Some Insight From Melissa Bank
Some authors spend a lot of time and calories insisting they don’t write chick lit. Some other folks spend a lot of time and calories putting down anything that remotely might fit into the chick lit category. All that annoys me. So, when I saw the cover of November’s Writer’s Digest, I picked it up. Melissa Bank is on the cover and the headline reads: Is "chick lit" an insult? Melissa Bank talks about escaping the genre she helped create.

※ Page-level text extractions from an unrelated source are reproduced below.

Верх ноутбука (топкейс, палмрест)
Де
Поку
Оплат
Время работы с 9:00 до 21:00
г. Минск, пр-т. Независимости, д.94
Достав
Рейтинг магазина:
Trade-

Yeah, that got my attention. See, many female writers complain that the being lumped in with chick lit is demeaning to their work. I think Bank is saying something different - that the need to find a category is the demeaning part. She says:
I think that the book’s [Girl's Guide to Hunting and Fishing] success must be partly due to being categorized in some way, and I’m so grateful for that success. On the other hand, I think the term "chick lit" sounds more chick and less lit. It sounds derogatory to me - that it’s not serious or substantial or wouldn’t be of interesting to anybody who isn’t a "chick." I feel like it’s a funny ghettoization, the way African-American or gay literature is classified that way. It puts them in a category that says, oh, you’ll want to read this if you’re one of "them" - that’s it’s not really for everybody. It’s a code for limited audience or limited appeal.
That’s a frustration I can understand. Reviewers and, frankly, some fellow female authors, like to categorize books so that they can then put down that category as being unworthy. I’d say that, not the "chick lit" title, is the problem.